Computing truth values of sentences of arithmetic, or: Math is hard

Previously I talked about the arithmetic hierarchy for sets, and how it relates to the decidability of sets. There’s also a parallel notion of the arithmetic hierarchy for sentences of Peano arithmetic, and it relates to the difficulty of deciding the truth value of those sentences.

Truth value here and everywhere else in this post refers to truth value in the standard model of arithmetic. Truth value in the sense of “being true in all models of PA” is a much simpler matter; PA is recursively axiomatizable and first order logic is sound and complete, so any sentence that’s true in all models of PA can be eventually proven by a program that enumerates all the theorems of PA. So if a sentence is true in all models of PA, then there’s an algorithm that will tell you that in a finite amount of time (though it will run forever on an input that’s false in some models).

Not so for truth in the standard model! As we’ll see, whether a sentence evaluates to true in the standard model of arithmetic turns out to be much more difficult to determine in general. Only for the simplest sentences can you decide their truth value using an ordinary Turing machine. And the set of all sentences is in some sense infinitely uncomputable (you’ll see in a bit in what sense exactly this is).

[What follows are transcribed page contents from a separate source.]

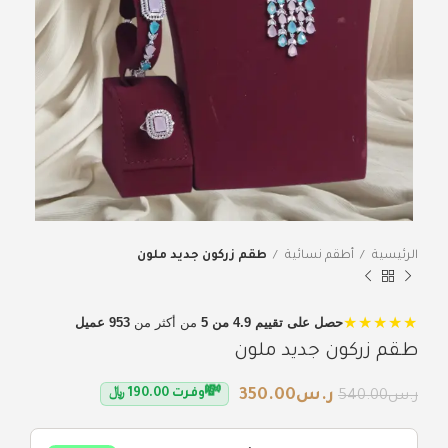
الرئيسية
أطقم نسائية
طقم زركون جديد ملون
★★★★★
حصل على تقييم 4.9 من 5
من أكثر من
953 عميل
طقم زركون جديد ملون
💸
ر.س
350.00
وفرت
190.00
﷼
ر.س
540.00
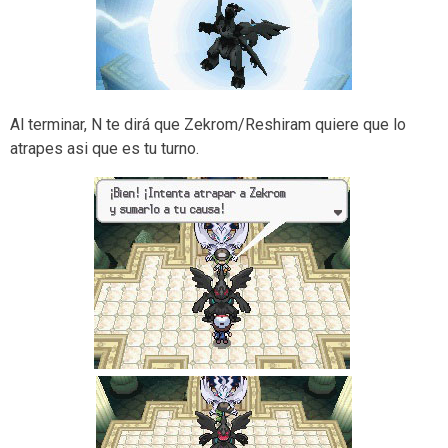
Al terminar, N te dirá que Zekrom/Reshiram quiere que lo
atrapes asi que es tu turno.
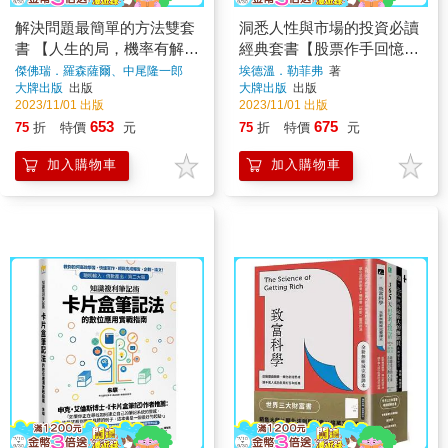
解決問題最簡單的方法雙套
洞悉人性與市場的投資必讀
書 【人生的局，機率有解＋
經典套書【股票作手回憶錄
最高數字思考術】
+華爾街人性啟示錄】
傑佛瑞．羅森薩爾、中尾隆一郎
埃德溫．勒菲弗
著
著
大牌出版
出版
大牌出版
出版
2023/11/01 出版
2023/11/01 出版
653
675
75
折
特價
元
75
折
特價
元
加入購物車
加入購物車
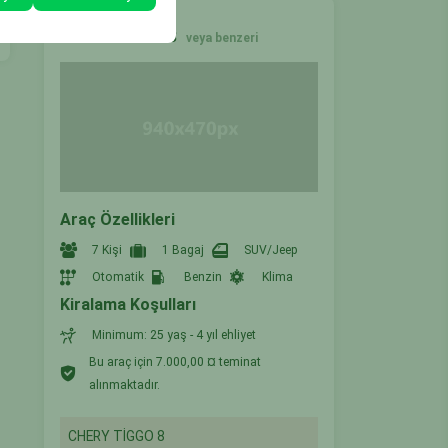
SUV
CHERY TİGGO 8
veya benzeri
Araç Özellikleri
7 Kişi
1 Bagaj
SUV/Jeep
Otomatik
Benzin
Klima
Kiralama Koşulları
Minimum: 25 yaş - 4 yıl ehliyet
Bu araç için 7.000,00 ¤ teminat
alınmaktadır.
CHERY TİGGO 8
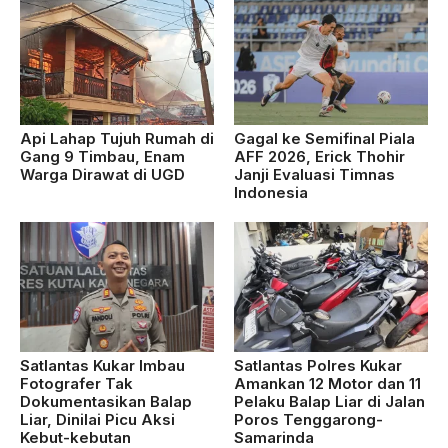
Api Lahap Tujuh Rumah di
Gagal ke Semifinal Piala
Gang 9 Timbau, Enam
AFF 2026, Erick Thohir
Warga Dirawat di UGD
Janji Evaluasi Timnas
Indonesia
Satlantas Kukar Imbau
Satlantas Polres Kukar
Fotografer Tak
Amankan 12 Motor dan 11
Dokumentasikan Balap
Pelaku Balap Liar di Jalan
Liar, Dinilai Picu Aksi
Poros Tenggarong-
Kebut-kebutan
Samarinda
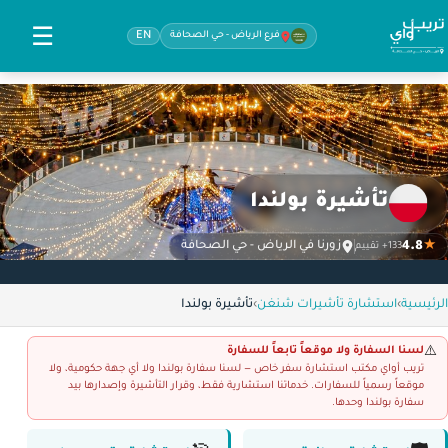
☰
فرع الرياض - حي الصحافة
EN
تأشيرة بولندا
4.8
★
زورنا في الرياض - حي الصحافة
133+ تقييم
الرئيسية
›
استشارة تأشيرات شنغن
›
تأشيرة بولندا
لسنا السفارة ولا موقعاً تابعاً للسفارة
⚠️
تريب أواي مكتب استشارة سفر خاص — لسنا سفارة بولندا ولا أي جهة حكومية، ولا
موقعاً رسمياً للسفارات. خدماتنا استشارية فقط، وقرار التأشيرة وإصدارها بيد
سفارة بولندا وحدها.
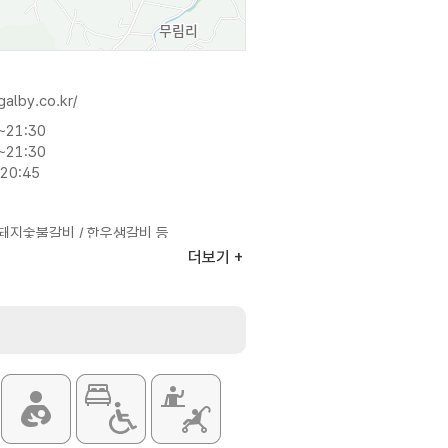
alby.co.kr/
~21:30
~21:30
20:45
 돼지숯불갈비 / 한우생갈비 등
더보기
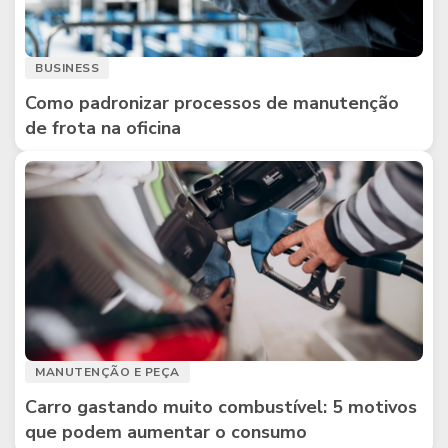
BUSINESS
Como padronizar processos de manutenção
de frota na oficina
MANUTENÇÃO E PEÇA
Carro gastando muito combustível: 5 motivos
que podem aumentar o consumo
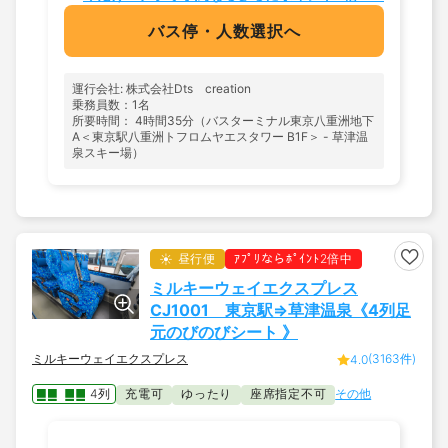
バス停・人数選択へ
運行会社: 株式会社Dts creation
乗務員数：1名
所要時間： 4時間35分（バスターミナル東京八重洲地下
A＜東京駅八重洲トフロムヤエスタワー B1F＞ - 草津温
泉スキー場）
昼行便
ｱﾌﾟﾘならﾎﾟｲﾝﾄ2倍中
ミルキーウェイエクスプレス
CJ1001 東京駅⇒草津温泉《4列足
元のびのびシート 》
ミルキーウェイエクスプレス
(3163件)
4.0
4列
充電可
ゆったり
座席指定不可
その他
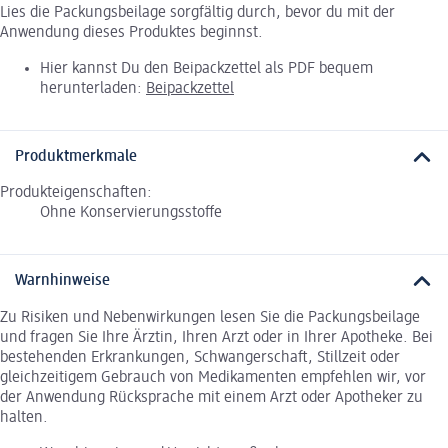
Lies die Packungsbeilage sorgfältig durch, bevor du mit der
Anwendung dieses Produktes beginnst.
Hier kannst Du den Beipackzettel als PDF bequem
herunterladen:
Beipackzettel
Produktmerkmale
Produkteigenschaften:
Ohne Konservierungsstoffe
Warnhinweise
Zu Risiken und Nebenwirkungen lesen Sie die Packungsbeilage
und fragen Sie Ihre Ärztin, Ihren Arzt oder in Ihrer Apotheke. Bei
bestehenden Erkrankungen, Schwangerschaft, Stillzeit oder
gleichzeitigem Gebrauch von Medikamenten empfehlen wir, vor
der Anwendung Rücksprache mit einem Arzt oder Apotheker zu
halten.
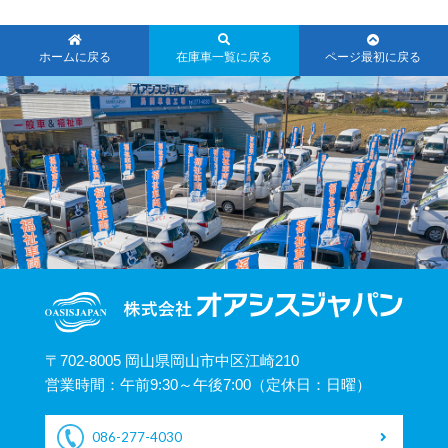
ホームに戻る
在庫車一覧に戻る
ページ最初に戻る
〒702-8005 岡山県岡山市中区江崎210
営業時間：午前9:30～午後7:00（定休日：日曜）
086-277-4030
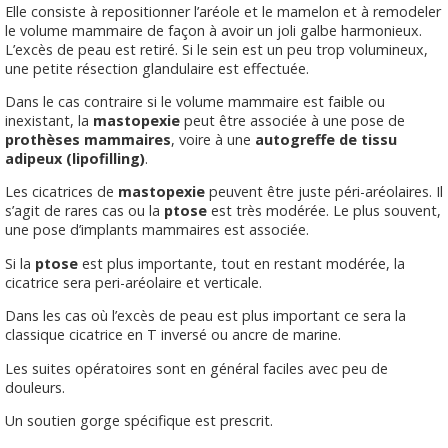
Elle consiste à repositionner l’aréole et le mamelon et à remodeler
le volume mammaire de façon à avoir un joli galbe harmonieux.
L’excès de peau est retiré. Si le sein est un peu trop volumineux,
une petite résection glandulaire est effectuée.
Dans le cas contraire si le volume mammaire est faible ou
inexistant, la
mastopexie
peut être associée à une pose de
prothèses mammaires
, voire à une
autogreffe de tissu
adipeux (lipofilling)
.
Les cicatrices de
mastopexie
peuvent être juste péri-aréolaires. Il
s’agit de rares cas ou la
ptose
est très modérée. Le plus souvent,
une pose d’implants mammaires est associée.
Si la
ptose
est plus importante, tout en restant modérée, la
cicatrice sera peri-aréolaire et verticale.
Dans les cas où l’excès de peau est plus important ce sera la
classique cicatrice en T inversé ou ancre de marine.
Les suites opératoires sont en général faciles avec peu de
douleurs.
Un soutien gorge spécifique est prescrit.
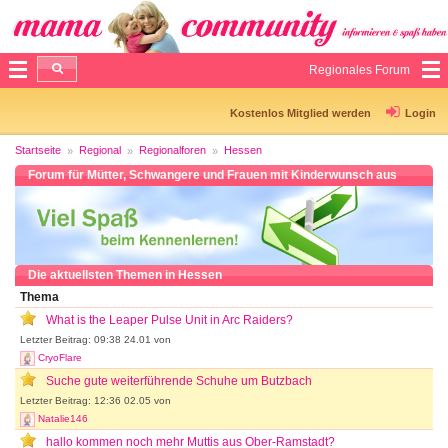
Regionales Forum
Kostenlos Mitglied werden
Login
Startseite
Regional
Regionalforen
Hessen
Forum für Mütter, Schwangere und Frauen mit Kinderwunsch aus
Hessen
Die aktuellsten Themen in Hessen
Thema
What is the Leaper Pulse Unit in Arc Raiders?
Letzter Beitrag: 09:38 24.01 von
CryoFlare
Suche gute weiterführende Schuhe um Butzbach
Letzter Beitrag: 12:36 02.05 von
Natalie146
hallo kommen noch mehr Muttis aus Ober-Ramstadt?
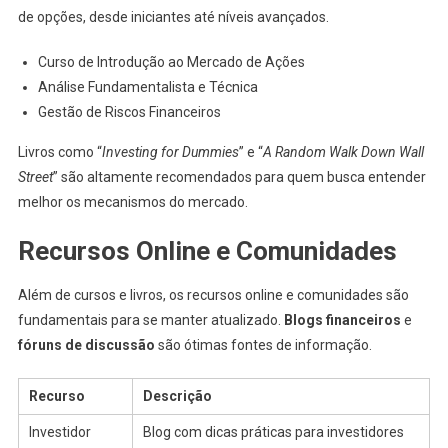
de opções, desde iniciantes até níveis avançados.
Curso de Introdução ao Mercado de Ações
Análise Fundamentalista e Técnica
Gestão de Riscos Financeiros
Livros como “
Investing for Dummies
” e “
A Random Walk Down Wall
Street
” são altamente recomendados para quem busca entender
melhor os mecanismos do mercado.
Recursos Online e Comunidades
Além de cursos e livros, os recursos online e comunidades são
fundamentais para se manter atualizado.
Blogs financeiros
e
fóruns de discussão
são ótimas fontes de informação.
Recurso
Descrição
Investidor
Blog com dicas práticas para investidores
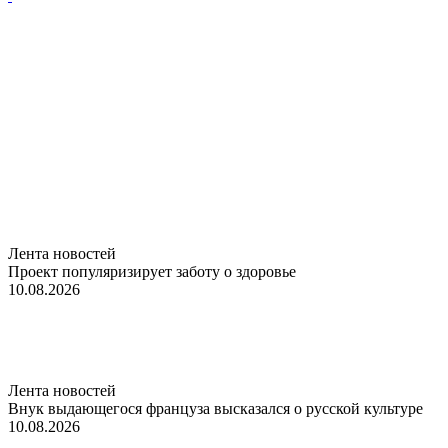
Лента новостей
Проект популяризирует заботу о здоровье
10.08.2026
Лента новостей
Внук выдающегося француза высказался о русской культуре
10.08.2026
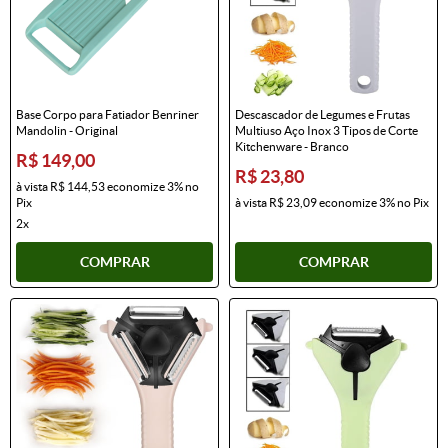
Base Corpo para Fatiador Benriner
Descascador de Legumes e Frutas
Mandolin - Original
Multiuso Aço Inox 3 Tipos de Corte
Kitchenware - Branco
R$ 149,00
R$ 23,80
à vista
R$ 144,53
economize
3%
no
Pix
à vista
R$ 23,09
economize
3%
no Pix
2x
COMPRAR
COMPRAR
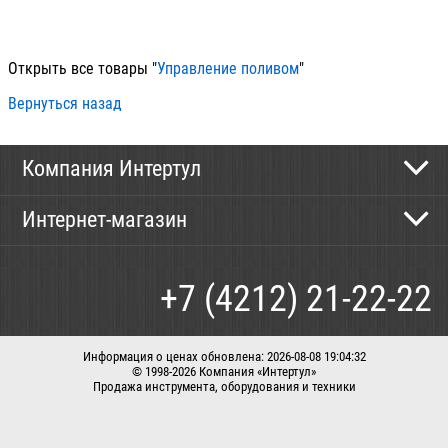
100
Открыть все товары "
Управление поливом
"
Вернуться назад
Компания Интертул
Контактная информация
Интернет-магазин
Новости
Каталог
Как сделать заказ
+7 (4212) 21-22-22
Способы оплаты
Доставка
Информация о ценах обновлена: 2026-08-08 19:04:32
© 1998-2026 Компания «Интертул»
Продажа инструмента, оборудования и техники
Корзина
Вход / регистрация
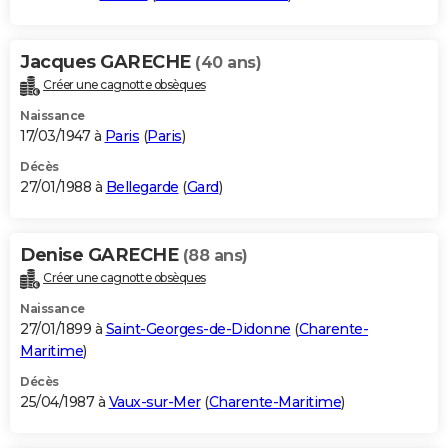
Jacques GARECHE
(40 ans)
Créer une cagnotte obsèques
Naissance
17/03/1947 à
Paris
(
Paris
)
Décès
27/01/1988 à
Bellegarde
(
Gard
)
Denise GARECHE
(88 ans)
Créer une cagnotte obsèques
Naissance
27/01/1899 à
Saint-Georges-de-Didonne
(
Charente-
Maritime
)
Décès
25/04/1987 à
Vaux-sur-Mer
(
Charente-Maritime
)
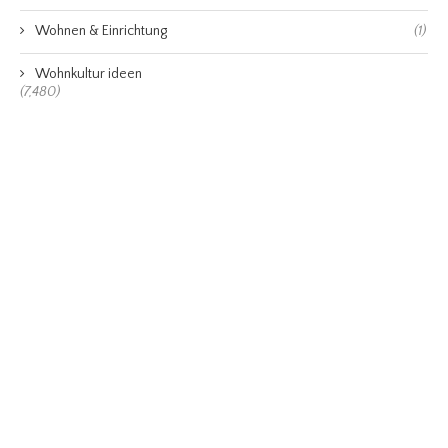
Wohnen & Einrichtung
(1)
Wohnkultur ideen
(7,480)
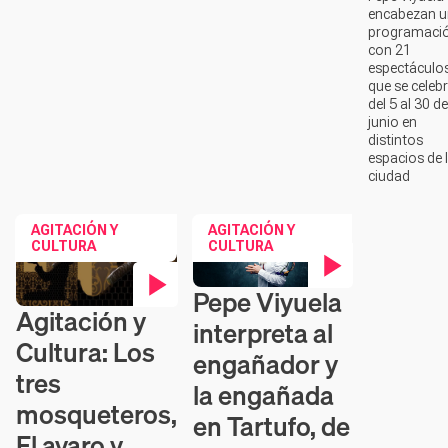
encabezan 
programaci
con 21
espectáculo
que se celeb
del 5 al 30 de
junio en
distintos
espacios de 
ciudad
AGITACIÓN Y
AGITACIÓN Y
CULTURA
CULTURA
Pepe Viyuela
Contenido en vídeo
Agitación y
Contenido en vídeo
interpreta al
Cultura: Los
engañador y
tres
la engañada
mosqueteros,
en Tartufo, de
El avaro y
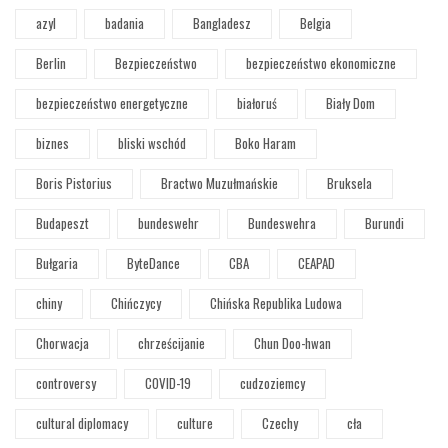
azyl
badania
Bangladesz
Belgia
Berlin
Bezpieczeństwo
bezpieczeństwo ekonomiczne
bezpieczeństwo energetyczne
białoruś
Biały Dom
biznes
bliski wschód
Boko Haram
Boris Pistorius
Bractwo Muzułmańskie
Bruksela
Budapeszt
bundeswehr
Bundeswehra
Burundi
Bułgaria
ByteDance
CBA
CEAPAD
chiny
Chińczycy
Chińska Republika Ludowa
Chorwacja
chrześcijanie
Chun Doo-hwan
controversy
COVID-19
cudzoziemcy
cultural diplomacy
culture
Czechy
cła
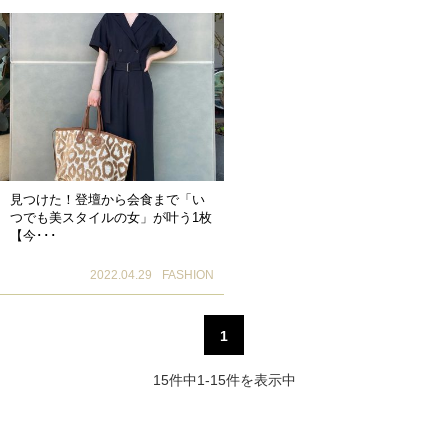
見つけた！登壇から会食まで「い
つでも美スタイルの女」が叶う1枚
【今･･･
2022.04.29
FASHION
1
15件中1-15件を表示中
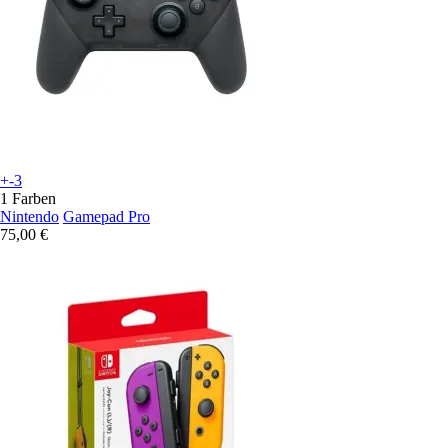
+-3
1 Farben
Nintendo
Gamepad Pro
75,00 €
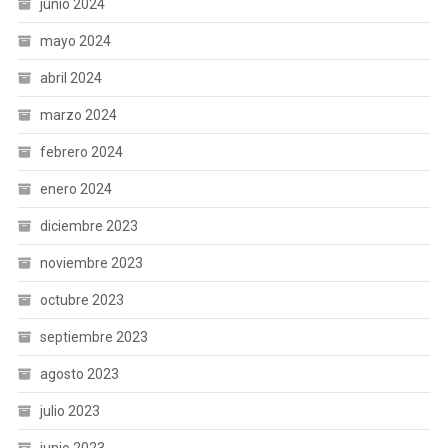
junio 2024
mayo 2024
abril 2024
marzo 2024
febrero 2024
enero 2024
diciembre 2023
noviembre 2023
octubre 2023
septiembre 2023
agosto 2023
julio 2023
junio 2023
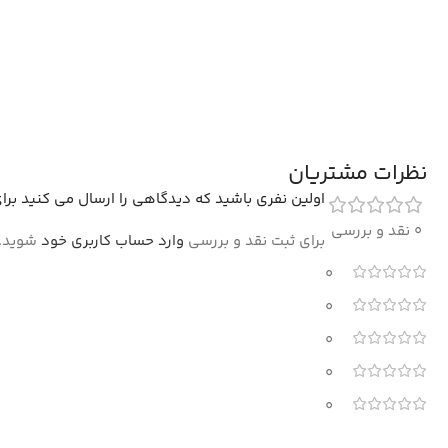
نظرات مشتریان
اولین نفری باشید که دیدگاهی را ارسال می کنید برای “ف
0 نقد و بررسی
برای ثبت نقد و بررسی
وارد حساب کاربری خود
شوید.
0
0
0
0
0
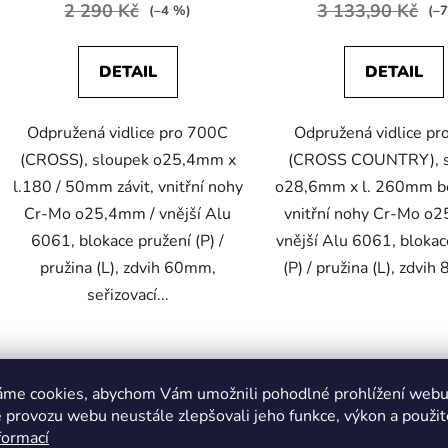
2 290 Kč
3 133,90 Kč
(–4 %)
(–
DETAIL
DETAIL
Odpružená vidlice pro 700C
Odpružená vidlice pr
(CROSS), sloupek o25,4mm x
(CROSS COUNTRY), s
l.180 / 50mm závit, vnitřní nohy
o28,6mm x l. 260mm be
Cr-Mo o25,4mm / vnější Alu
vnitřní nohy Cr-Mo o
6061, blokace pružení (P) /
vnější Alu 6061, blokac
pružina (L), zdvih 60mm,
(P) / pružina (L), zdvih
seřizovací...
O
v
áme cookies, abychom Vám umožnili pohodlné prohlížení webu 
l
 provozu webu neustále zlepšovali jeho funkce, výkon a použit
á
formací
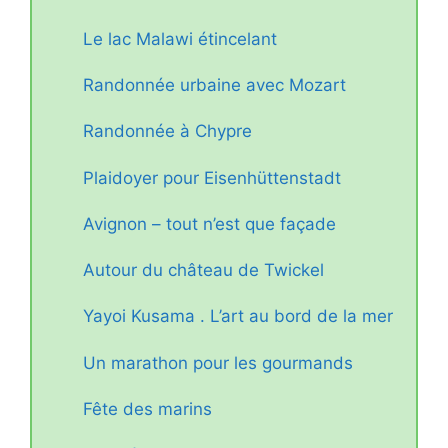
Le lac Malawi étincelant
Randonnée urbaine avec Mozart
Randonnée à Chypre
Plaidoyer pour Eisenhüttenstadt
Avignon – tout n’est que façade
Autour du château de Twickel
Yayoi Kusama . L’art au bord de la mer
Un marathon pour les gourmands
Fête des marins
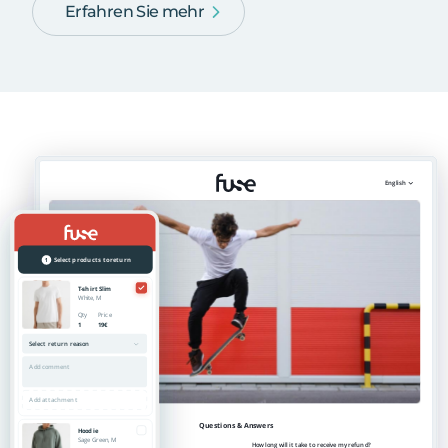
Erfahren Sie mehr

What we’ll discuss is a way to convert sentences of Peano arithmetic to computer programs. Before diving into that, though, one note of caution is necessary: the arithmetic hierarchy for sentences is sometimes talked about purely syntactically (just by looking at the sentence as a string of symbols) and other times is talked about semantically (by looking at logically equivalent sentences). Here I will be primarily interested in the entirely-syntactic version of the arithmetic hierarchy. If you’ve only been introduced to the semantic version of the hierarchy, what you see here might differ a bit from what you recognize.

Let’s begin!

The simplest types of sentences have no quantifiers at all. For instance…

0 = 0
2 ⋅ 2 < 7
(2 + 2 = 4) → (2 ⋅ 2 = 4)

Each of these sentences can be translated into a program quite easily, since +, ⋅, =, and < are computable. We can translate the → in the third sentence by converting it into a conjunction:

## (2 + 2 = 4) → (2 ⋅ 2 = 4)
not(2 + 2 == 4 and not 2 * 2 == 4)

Slightly less simple-looking are sentences with bounded quantifiers:

∀x < 10 (x + 0 = x)
∃x < 100 (x + x = x)
∀x < 5 ∃y < 7 (x > 1 → x⋅y = 12)
∃x < 5 ∀y < x ∀z < y (y⋅z ≠ x)

In each of these examples, the bounded quantifier could in principle be expanded out, leaving us with a finite quantifier-free sentence. This should suggest to us that adding bounded quantifiers doesn’t actually increase the computational difficulty.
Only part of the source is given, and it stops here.